Diabetes occurring during pregnancy due to hormonal changes that affect insulin sensitivity.

 

Effects of Insulin Deficiency

Without sufficient insulin, glucose cannot enter cells efficiently, leading to hyperglycemia. Chronic hyperglycemia causes:

  • Polyuria (excessive urination)
  • Polydipsia (excessive thirst)
  • Polyphagia (excessive hunger)
  • Weight loss, fatigue, and blurred vision

 

Long-term complications include:

  • Microvascular Damage: Retinopathy, nephropathy, and neuropathy
  • Macrovascular Disease: Cardiovascular disease and stroke
  • Ketoacidosis: In type 1 diabetes, severe insulin deficiency leads to the accumulation of ketone bodies, resulting in diabetic ketoacidosis (DKA), a life threatening condition.

 

Therapeutic Use of Insulin

Insulin formulations are categorized based on their onset, peak, and duration of action:

  • Rapid-Acting Insulin: Lispro, Aspart, Glulisine
  • Short-Acting Insulin: Regular human insulin
  • Intermediate-Acting Insulin: NPH insulin
  • Long-Acting Insulin: Glargine, Detemir, Degludec
  • Pre-Mixed Insulin: Combinations of short-acting and intermediate-acting insulins

 

Insulin Delivery Methods

  • Syringes and Vials: Traditional method of insulin administration
  • Insulin Pens: More convenient and accurate dosing
  • Insulin Pumps: Continuous subcutaneous insulin infusion (CSII) for better glucose control
  • Inhaled Insulin: Alternative for those who dislike injections
  • Artificial Pancreas: Closed-loop systems that automate insulin delivery based on glucose levels

 

Advances in Insulin Research

  • Smart Insulins
  • Gene Therapy
  • Nanotechnology

 

Smart Insulins

Researchers are developing glucose-responsive insulins that release insulin only when blood glucose levels are elevated.

Gene Therapy

Gene therapy aims to regenerate beta cells or deliver insulin genes to non-beta cells, enabling endogenous insulin production.

Nanotechnology

Nanotechnology is being explored to improve insulin delivery through targeted drug delivery systems, enhancing bioavailability and reducing side effects.

 

Conclusion

Insulin is a critical hormone that plays a central role in maintaining glucose homeostasis.

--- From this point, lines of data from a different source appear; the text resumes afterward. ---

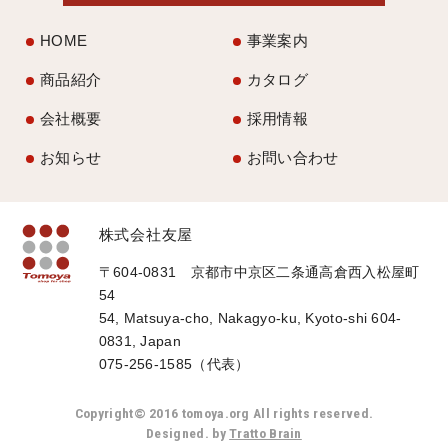
HOME
事業案内
商品紹介
カタログ
会社概要
採用情報
お知らせ
お問い合わせ
株式会社友屋
〒604-0831 京都市中京区二条通高倉西入松屋町
54
54, Matsuya-cho, Nakagyo-ku, Kyoto-shi 604-
0831, Japan
075-256-1585（代表）
Copyright© 2016 tomoya.org All rights reserved.
Designed. by
Tratto Brain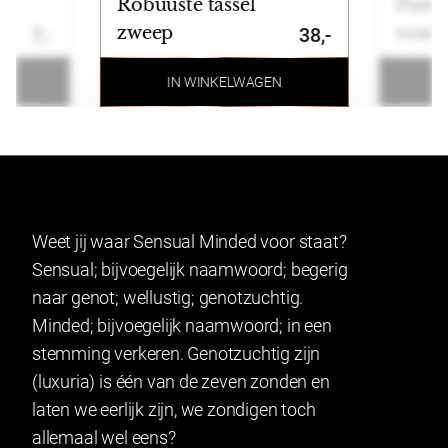
Robuuste tassel
Paddl
Wij ondersteunen de volgende betaalmogelijkheden:
zweep
rosé 
7,-
38,-
Ideal, Bancontact, Klarna, Credit card, Paypal en
bankoverschrijving.
N
IN WINKELWAGEN
Retourneren
Artikelen kunnen binnen 14 dagen na ontvangst
geruild of geretourneerd worden. Indien u een
product wenst te ruilen of retourneren maakt u
Weet jij waar Sensual Minded voor staat?
gebruik van onze retourformulier. In verband met
Sensual; bijvoegelijk naamwoord; begerig
hygiëne kunnen producten waarvan het zegel
naar genot; wellustig; genotzuchtig.
verbroken is niet geretourneerd worden. Dit geldt ook
Minded; bijvoegelijk naamwoord; in een
voor gesealde artikelen.
stemming verkeren. Genotzuchtig zijn
Lingerie mag gepast worden en indien het niet past
(luxuria) is één van de zeven zonden en
geretourneerd worden.
laten we eerlijk zijn, we zondigen toch
allemaal wel eens?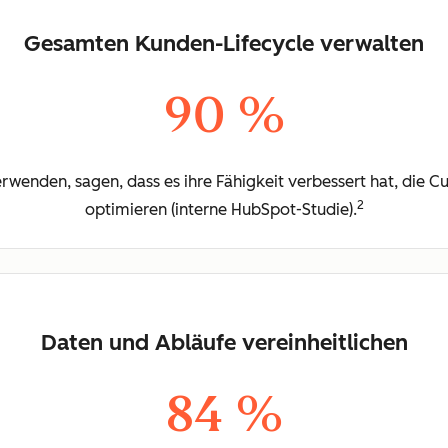
Gesamten Kunden-Lifecycle verwalten
90 %
rwenden, sagen, dass es ihre Fähigkeit verbessert hat, die 
2
optimieren (interne HubSpot-Studie).
Daten und Abläufe vereinheitlichen
84 %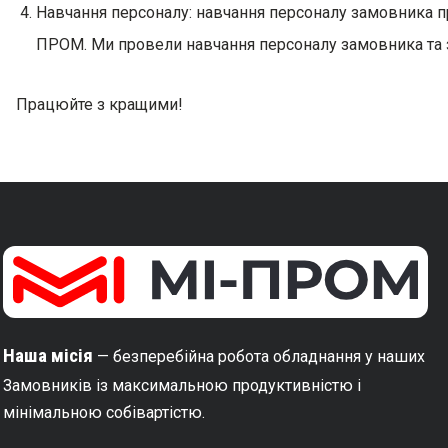
Навчання персоналу: навчання персоналу замовника п
ПРОМ. Ми провели навчання персоналу замовника та 
Працюйте з кращими!
Наша місія
— безперебійна робота обладнання у наших
Замовників із максимальною продуктивністю і
мінімальною собівартістю.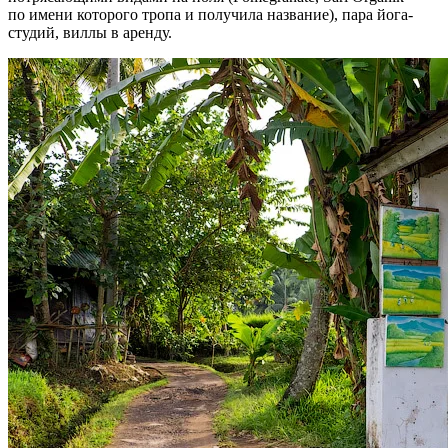
по имени которого тропа и получила название), пара йога-
студий, виллы в аренду.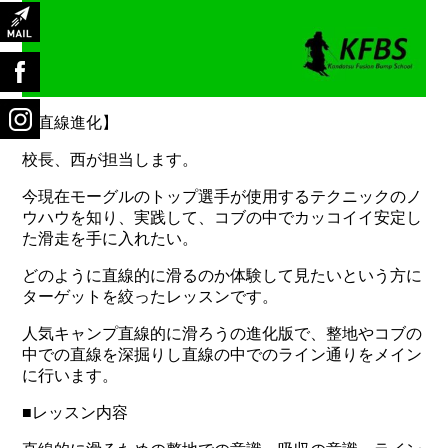
【直線進化】
校長、西が担当します。
今現在モーグルのトップ選手が使用するテクニックのノ
ウハウを知り、実践して、コブの中でカッコイイ安定し
た滑走を手に入れたい。
どのように直線的に滑るのか体験して見たいという方に
ターゲットを絞ったレッスンです。
人気キャンプ直線的に滑ろうの進化版で、整地やコブの
中での直線を深掘りし直線の中でのライン通りをメイン
に行います。
■レッスン内容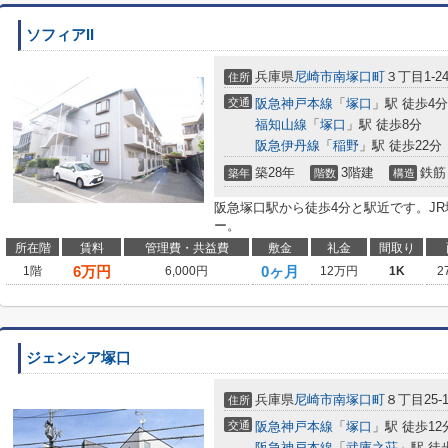
ソフィアII
兵庫県
尼崎市
南塚口町
３丁目1-2
住所
交通
阪急神戸本線
「
塚口
」駅 徒歩4分
福知山線
「
塚口
」駅 徒歩8分
阪急伊丹線
「
稲野
」駅 徒歩22分
築28年
3階建
鉄筋
築年
階数
構造
阪急塚口駅から徒歩4分と駅近です。J
ー。
所在階
賃料
管理費・共益費
敷金
礼金
間取り
6
万円
0ヶ月
1階
6,000円
12万円
1K
2
ジェンシア塚口
兵庫県
尼崎市
南塚口町
８丁目25-1
住所
交通
阪急神戸本線
「
塚口
」駅 徒歩12
阪急神戸本線
「
武庫之荘
」駅 徒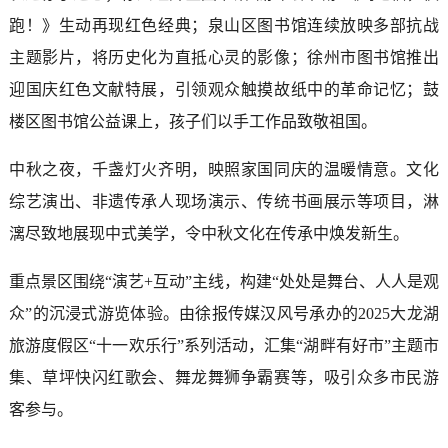
跑！》生动再现红色经典；泉山区图书馆连续放映多部抗战
主题影片，将历史化为直抵心灵的影像；徐州市图书馆推出
迎国庆红色文献特展，引领观众触摸故纸中的革命记忆；鼓
楼区图书馆公益课上，孩子们以手工作品致敬祖国。
中秋之夜，千盏灯火齐明，映照家国同庆的温暖情意。文化
综艺演出、非遗传承人现场演示、传统书画展示等项目，淋
漓尽致地展现中式美学，令中秋文化在传承中焕发新生。
重点景区围绕“演艺+互动”主线，构建“处处是舞台、人人是观
众”的沉浸式游览体验。由徐报传媒汉风号承办的2025大龙湖
旅游度假区“十一欢乐行”系列活动，汇集“湖畔有好市”主题市
集、草坪快闪红歌会、舞龙舞狮争霸赛等，吸引众多市民游
客参与。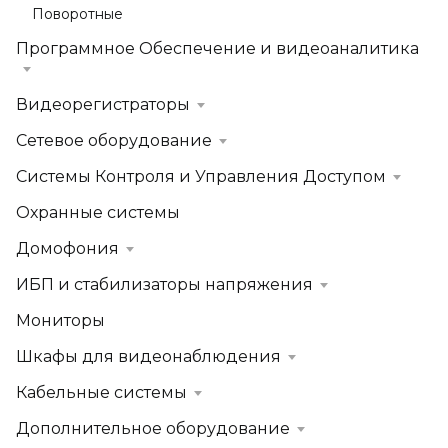
Поворотные
Программное Обеспечение и видеоаналитика
Видеорегистраторы
Сетевое оборудование
Системы Контроля и Управления Доступом
Охранные системы
Домофония
ИБП и стабилизаторы напряжения
Мониторы
Шкафы для видеонаблюдения
Кабельные системы
Дополнительное оборудование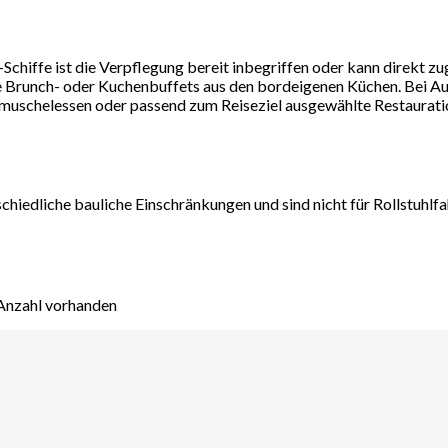
er-Schiffe ist die Verpflegung bereit inbegriffen oder kann direkt
Brunch- oder Kuchenbuffets aus den bordeigenen Küchen. Bei Ausf
uschelessen oder passend zum Reiseziel ausgewählte Restauration
schiedliche bauliche Einschränkungen und sind nicht für Rollstuhlfa
 Anzahl vorhanden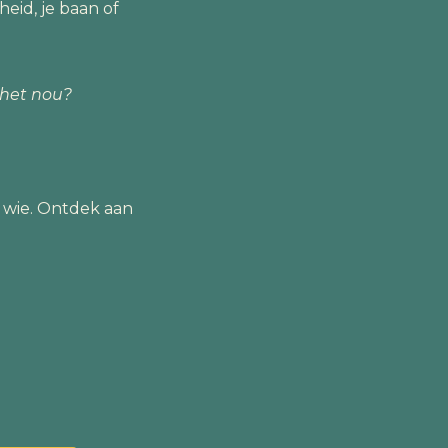
eid, je baan of
t het nou?
t wie. Ontdek aan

Its discovery and therapeutic application have transformed the management of diabetes mellitus, saving millions of lives worldwide. Advances in insulin therapies, including smart insulins, gene therapy, and artificial pancreas systems, hold great promise for improving diabetes care. As research progresses, the goal of achieving near-physiological glucose control for all patients with diabetes becomes increasingly attainable.